Perilous Vault, Magic, Magic 2015 (M15)

Perilous Vault, like Coercive Portal before it, is a move by Wizards I enjoy; introducing more colorless sweepers to the format. Honestly, Nevinyrral’s Disk is such a miserable card to be forced to play, and while you lose the ability to access the resources you lose to this from your graveyard, your opponent does as well, and there are very few situations in which you’ll activate this and lose more resources than your opponents will, which are what give sweepers such high value. In addition, exiling gets around Avacyn, Angel of Hope, Darksteel Plate and other such shenanigans, which add to its value.

#7 – Ajani Steadfast

Ajani Steadfast, Magic, Magic 2015 (M15)

See, now while I’m not a fan of most lifegain cards, Ajani has something about him that makes him a lot more powerful than those; he can do something other than just gain life. While this Ajani is very much dependent on having creatures or Planeswalkers out, he does a very good job of protecting himself with just a single creature, as you’re allowed to race your opponents with your attackers and keep the best one as a blocker. If they’re not attacking Ajani, they’re attacking you, and your best creature is gaining you a bunch of life to combat that. If your army is large enough, Ajani can opt to just make them that much more powerful, and while the ability in that sense fails to evocate his original incarnation, Ajani Goldmane, where this Ajani succeeds is his emblem; much like Venser, the Sojourner or Elspeth, Knight-Errant, his emblem is impossibly difficult to break through, and Doubling Season makes it a frightening possibility.

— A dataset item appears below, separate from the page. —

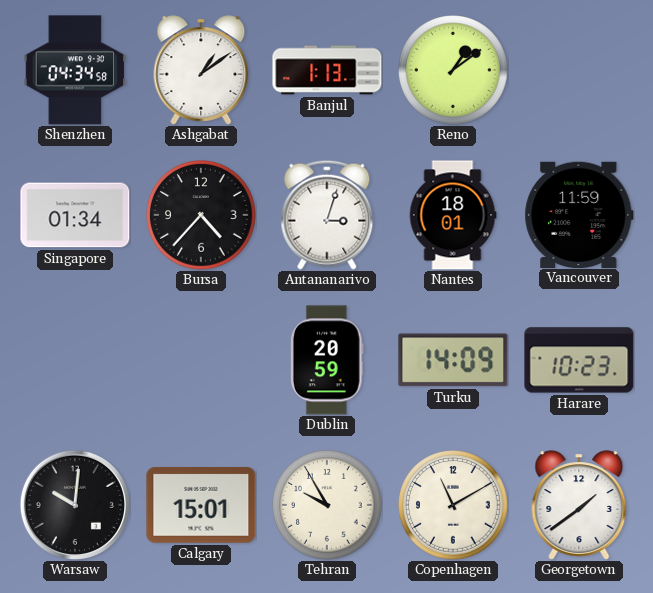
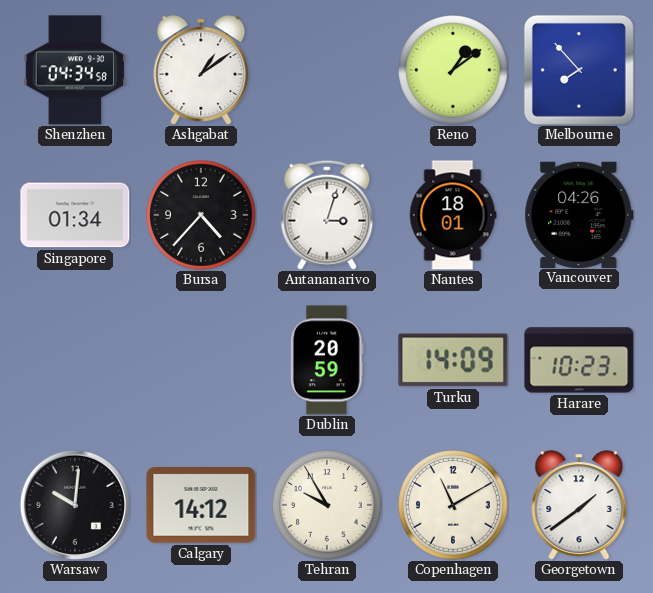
Banjul: 1:13 -> none
Melbourne: none -> 7:53
Vancouver: 11:59 -> 04:26
Calgary: 15:01 -> 14:12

That’s not to mention just how well he plays with other Planeswalkers, being one of the first effects to place loyalty counters on other Planeswalkers specifically. Overall, Ajani brings a fair amount to the table, I find, and has merit in a few strategies as a powerful enabler and has great potential in a creature-based goodstuff list.

#6 – Soul of Theros

Soul of Theros, Magic, Magic 2015 (M15)

Like Ajani, Soul of Theros is the type of lifegain effect I can get behind. Untapping with this is indicative of a won game, as the life you’re inevitably gaining from a single activation is astronomical in the right board state; not to mention the fact that your creatures are becoming brick walls on both offense and defense. Alongside Heliod, God of the Sun and Iroas, God of Victory, this thing just seems absurd, and I’m not going to lie and say I haven’t considered it as a top-end finisher in Marath, Will of the Wild. Tokens and any value creature, particularly deathtouch or power-matters ones, will very much enjoy a boost from Soul of Theros, and while it definitely feels win-more on the surface, it’s an absolutely fine creature on its own, as it will attack into as well as block a large portion of the format with impunity, and its activation is threatening both on-board and from the graveyard as well.

#5 – Soul of Shandalar

Soul of Shandalar, Magic, Magic 2015 (M15)

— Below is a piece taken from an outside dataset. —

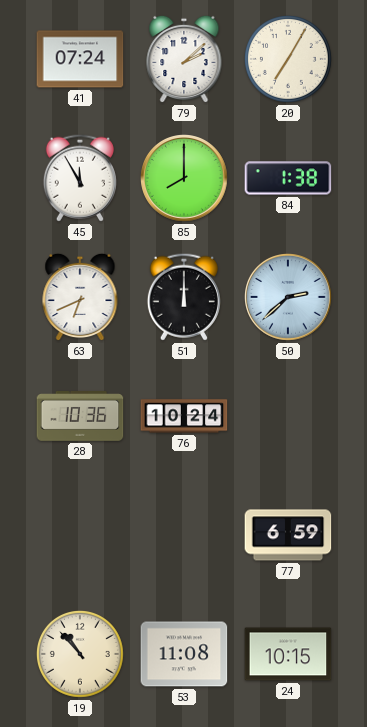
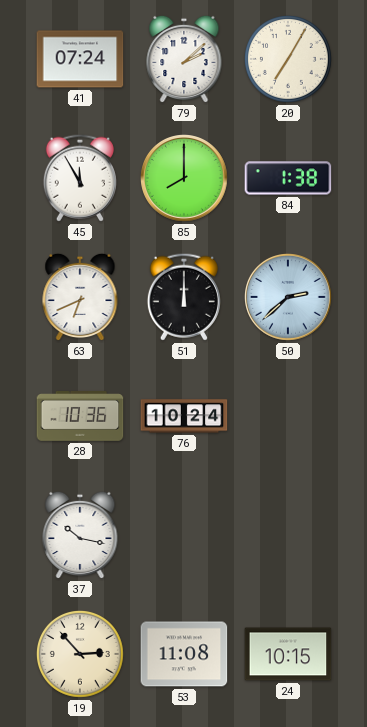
37: none -> 10:17
77: 6:59 -> none
19: 10:53 -> 2:53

Let me just give you one piece of information that you’ll need to evaluate this card’s worth in EDH with; this thing can beat Elesh Norn, Grand Cenobite by itself. Not many creatures without the innate ability to remove a creature on its own can say that, and while Shandalar can innately remove Elesh Norn, if you can muster 21 mana to zap an Elesh Norn, something must be going wrong. This thing is an absolute nightmare to block or attack into, and is actually an extremely impressive sink, as you can activate this into a hexproof board due to its wording, and a sink that doubles as removal and pressure is always going to be useful. While its ability isn’t as relevant in a graveyard, it still has a ton of value, arguably more than most of its kin.

#4 – Yisan, the Wanderer Bard

Yisan, the Wanderer Bard, Magic, Magic 2015 (M15)

Now, while I’m certainly the biggest fan of this card you’ll likely ever see, Birthing Pod the creature is not without its weaknesses. The first and most glaring is that summoning sickness is a mechanic in Magic that exists, and having to untap with this thing is a painfully slow process. The second is that you can’t drop this and immediately tutor something that costs 4 or more (unless you control both Doubling Season and Vorel of the Hull Clade), but as a proponent of Serra Ascendant, I’ve never really considered that to be that big of an issue. Yisan’s interactions are endless, from the manipulation of its counters with Doubling Season to untapping it with Kiora’s Follower or Thousand-Year Elixir, or controlling Seedborn Muse or Prophet of Kruphix and just getting something on everyone’s turn. I still have yet to pick up my copies, but rest assured that when I do, I’ll be continuing to sing the praises of Solid Snake Bard forever. Easily my favorite card of the set by a fairly wide margin, but I understand not every deck can simply jam it in and call it a day; you have to actually be able to interact with it to make it good, otherwise it’s slow. Even at its worst, it can still get you there eventually, though, which means it’ll never not have value if your deck gives it a little leeway.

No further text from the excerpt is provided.